Cape Town - It is just beginning to look as though Aiden Markram will be the unfortunate, top-order odd man out when it comes to South Africa's squad for CWC 2019.
There has been justifiable sentiment for some time now that only two of Reeza Hendricks, eye-opening newcomer Rassie van der Dussen and Markram will make the cut for the 15-strong squad, especially as veteran JP Duminy, if fit in time, should reclaim one of the stroke-playing berths even if a little lower in the order.
In Friday's inconveniently rain-affected (it robbed us all of a fuller, potentially more fascinating pre-World Cup "trial" viewing) third one-day international against Pakistan at Centurion, which the Proteas won on the Duckworth-Lewis method to take a 2-1 lead with two to play, Hendricks grabbed the opportunity fulsomely to demonstrate his worth again for the major jamboree from late May.
By the time it had become clear that no further play would be possible in the high-scoring encounter, the firm-striking but still elegant right-hander had advanced to a commanding, unbeaten 83 off 90 deliveries in a Proteas score of 187 for two; the initial requirement had been a pretty stiff 318 and it was a shame in many ways that a few players deeper in the home team's order did not earn the chance to show their mettle under pressure.
But the "two-thirds" Proteas innings (33 overs before the heavens opened again, decisively) was nevertheless enough for No 3 Hendricks to stiffen his quest for a plane ticket to England.
There was something of a Daryll Cullinan type of assuredness and aesthetically-pleasing textbook style in the way the Kimberley-born player went about his business against the Pakistani seamers and spinners alike, and he looked dead set for a century before the early end to the fixture.
He picked up length with lightning speed, enabling him to play some quite blistering front-of-wicket strokes for boundaries.
For sheer, overall dominance of the attack, his innings was not dissimilar to his sizzling debut century (102 off 89 balls) against Sri Lanka in Pallekele back in August.
Following that performance, Hendricks subsided rather violently with successive scores of 2, 0, 5 and 1, but more recently a better degree of consistency has taken root and he now sports 377 ODI runs from a dozen appearances at an average of almost 35.
Van der Dussen, shifted down the order on Friday in what would have been another interesting experiment, would probably have taken guard next, but instead didn't get the chance to add another meaningful score to his 93 and 80 not out from the earliest portion of this series.
So the more dormant figure of late, and possibly to his detriment when it comes to making the World Cup cut, has really been Markram, an emerging wunderkind of the Test landscape but yet to set alight the 50-overs arena at the highest level.

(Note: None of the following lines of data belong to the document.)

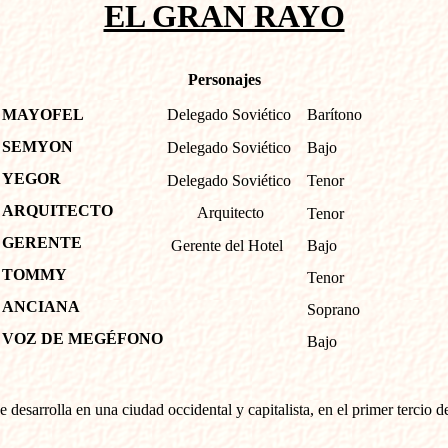
EL GRAN RAYO
Personajes
MAYOFEL
Delegado Soviético
Barítono
SEMYON
Delegado Soviético
Bajo
YEGOR
Delegado Soviético
Tenor
ARQUITECTO
Arquitecto
Tenor
GERENTE
Gerente del Hotel
Bajo
TOMMY
Tenor
ANCIANA
Soprano
VOZ DE MEGÉFONO
Bajo
e desarrolla en una ciudad occidental y capitalista, en el primer tercio d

He has been "marooned" on 16 caps - and 407 runs at a lesser 25.43 - since his last outing against Australia at Hobart in early season, and must be desperate for a gig in what remains of the Pakistan series: Wanderers on Sunday (daytime) and Newlands in midweek.
Maybe Markram's best hope is that the brains trust decide they know what they have - as they surely do? - in long-serving maestro Hashim Amla and opt to rest him at the Bullring, giving each of the more youthful trio a gallop together on "Pink Day".

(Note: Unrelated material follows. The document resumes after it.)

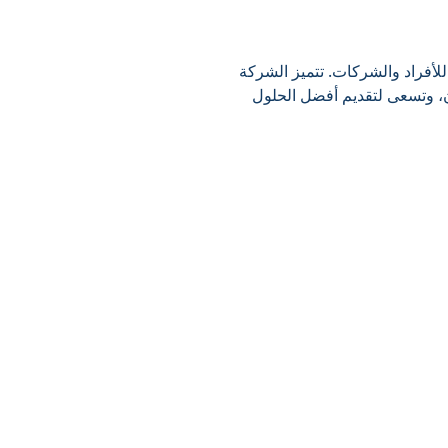
لأفراد والشركات. تتميز الشركة
ن، وتسعى لتقديم أفضل الحلول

Bear in mind that if Markram doesn't feature at all in the remainder of the ODI series, he also has the drawback of not being part of the three-match Twenty20 series, where both Van der Dussen and Hendricks can further enhance their reputations in white-ball cricket.
Once that is out of the way, the Titans-based favourite would have to wait anxiously to see whether he is given a role in the squad for the last bilateral ODI series before the World Cup, against Sri Lanka.
Right now, Hendricks and Van der Dussen have their noses in front, even if Markram - remember, also a fine fielder, and South Africa were strangely sloppy in that department on Friday - can hardly be ruled out entirely yet from a CWC 2019 berth.